┌─ Material for this exercise
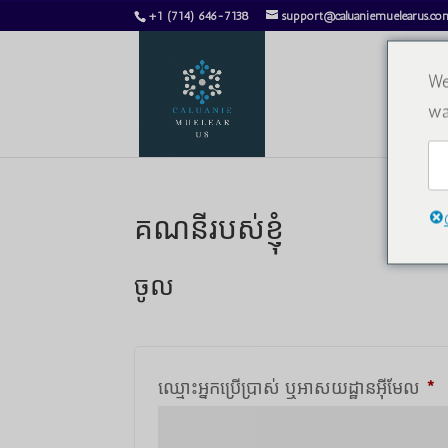
+1 (714) 646-7138
support@caluaniemuelearus.co
We
wa
គណនីរបស់ខ្ញុំ
ចូល
ទ
ឈ្មោះអ្នកប្រើប្រាស់ ឬអាសយដ្ឋានអ៊ីមែល
*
└─
# Task brief:
Pictures appear in the records above. Output everything except them, exactly.

# Response to this task:
+1 (714) 646-7138
support@caluaniemuelearus.co
We
wa
គណនីរបស់ខ្ញុំ
ចូល
ទ
ឈ្មោះអ្នកប្រើប្រាស់ ឬអាសយដ្ឋានអ៊ីមែល
*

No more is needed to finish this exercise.